Department of Pediatric Surgery, Medical and Dental Area, Research and Education Assembly, Research Field in Medical and Health Sciences, Kagoshima University, 8-35-1, Sakuragaoka, Kagoshima City, 890-8520, Japan.

Department of Pediatric Surgery, Hokkaido Medical Center for Child Health and Rehabilitation, Sapporo, Japan.

出版信息

Pediatr Surg Int. 2025 Jul 22;41(1):224. doi: 10.1007/s00383-025-06136-1.

DOI:10.1007/s00383-025-06136-1
PMID:40694124
原文链接:https://pmc.ncbi.nlm.nih.gov/articles/PMC12283469/
Abstract

PURPOSE

The aim of this study is to investigate and to compare the current characteristics and management of congenital biliary dilatation (CBD) with and without fetal diagnosis (FD) based on a multicenter study at all institutions in Kyushu, Japan.

METHODS

A regional multicenter study was conducted among the institutions affiliated with the Kyushu Pediatric Surgery Study Group. Patients with CBD who underwent definitive surgery between 2014 and 2023 were enrolled.

RESULTS

All 28 affiliated institutions joined this multicenter study. There comprised 231 cases (Date collection rate: 100%), including 35 cases (15.2%) with an FD. Compared to cases without an FD, cases with an FD were significantly more frequently recognized in type Ia (p < 0.01), significantly less frequently recognized in type Ic (p = 0.04), and IV-A (p < 0.01), and showed a significantly lower frequency of preoperative cholangitis (p < 0.01) and pancreatitis (p < 0.01).

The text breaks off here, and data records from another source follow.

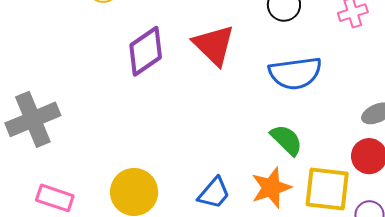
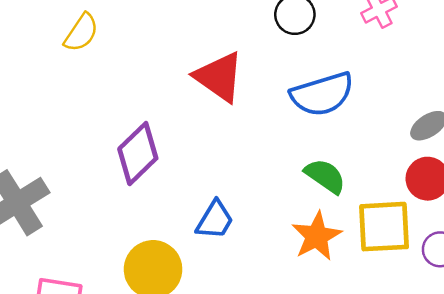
purple diamond: (146, 51) -> (138, 154), moved
blue trapezoid: (214, 193) -> (215, 220), moved

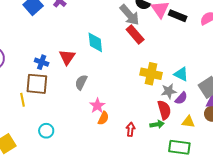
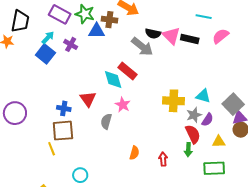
red rectangle: (135, 34) -> (127, 71), moved
pink star: (97, 106) -> (123, 105), moved
green arrow: (157, 124) -> (188, 150), turned 112

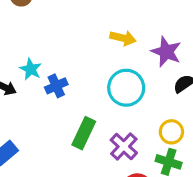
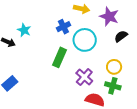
blue cross: (56, 86) -> (63, 27), moved
green rectangle: (84, 133) -> (60, 57), moved

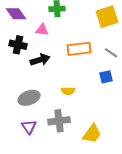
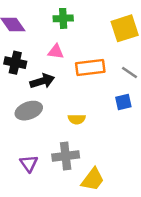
pink triangle: (42, 30) -> (56, 52), moved
gray ellipse: (29, 98) -> (29, 111), moved
yellow trapezoid: (92, 134) -> (93, 179), moved

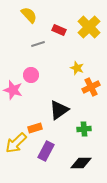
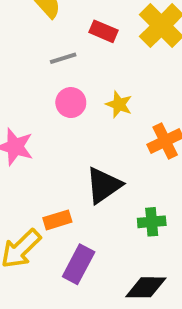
yellow star: (77, 68) -> (119, 104), moved
pink circle: (31, 75) -> (71, 103), moved

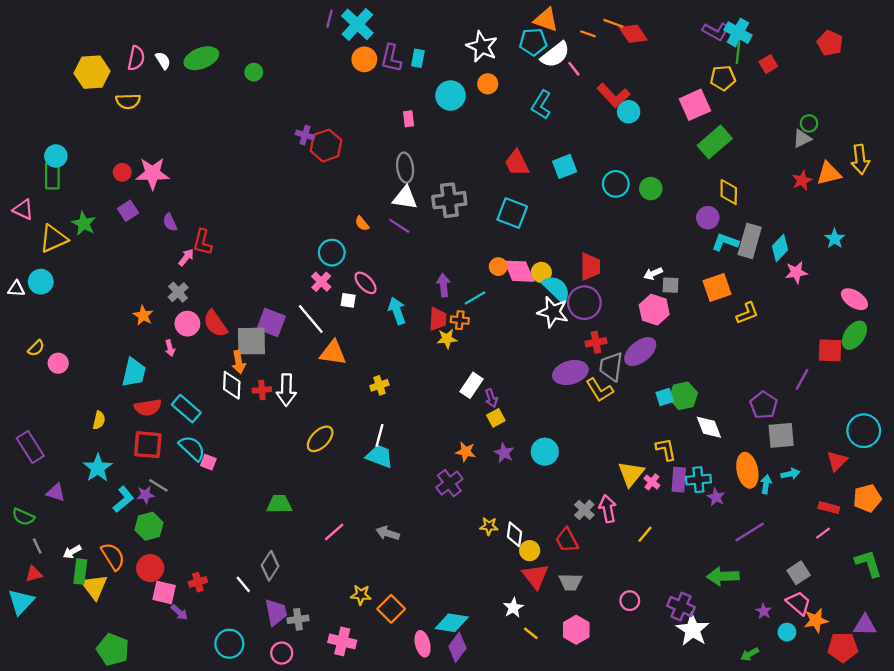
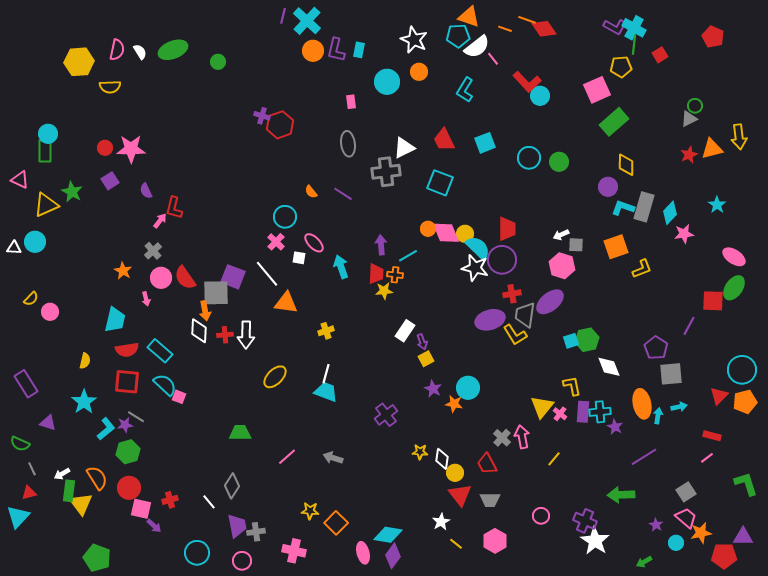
white triangle: (405, 198) -> (404, 148), moved, turned -35
orange star: (466, 452) -> (454, 404), moved
orange pentagon: (867, 498) -> (745, 402), moved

Cases with an FD had significantly shorter operative times (p < 0.01). There were no significant differences in the frequency of postoperative and late postoperative complications between the patients with and without an FD.

CONCLUSION

CBD cases with an FD were more likely to be type Ia and less likely to have preoperative symptoms than those without an FD, with a comparable risk of postoperative complications.

摘要

目的

本研究旨在基于日本九州所有机构的多中心研究,调查和比较有和没有胎儿诊断(FD)的先天性胆管扩张症(CBD)的当前特征及管理情况。

方法

在九州小儿外科研究组所属机构中开展了一项区域多中心研究。纳入2014年至2023年间接受确定性手术的CBD患者。

结果

所有28个附属机构均参与了这项多中心研究。共纳入231例病例(数据收集率:100%),其中35例(15.2%)有胎儿诊断。与无胎儿诊断的病例相比,有胎儿诊断的病例在Ia型中显著更常被识别(p<0.01),在Ic型(p=0.04)和IV - A型中显著更少被识别(p<0.01),且术前胆管炎(p<0.01)和胰腺炎(p<0.01)的发生率显著更低。有胎儿诊断的病例手术时间显著更短(p<0.01)。有和无胎儿诊断的患者术后及术后晚期并发症发生率无显著差异。

结论

与无胎儿诊断的CBD病例相比,有胎儿诊断的CBD病例更可能为Ia型,术前症状更少,术后并发症风险相当。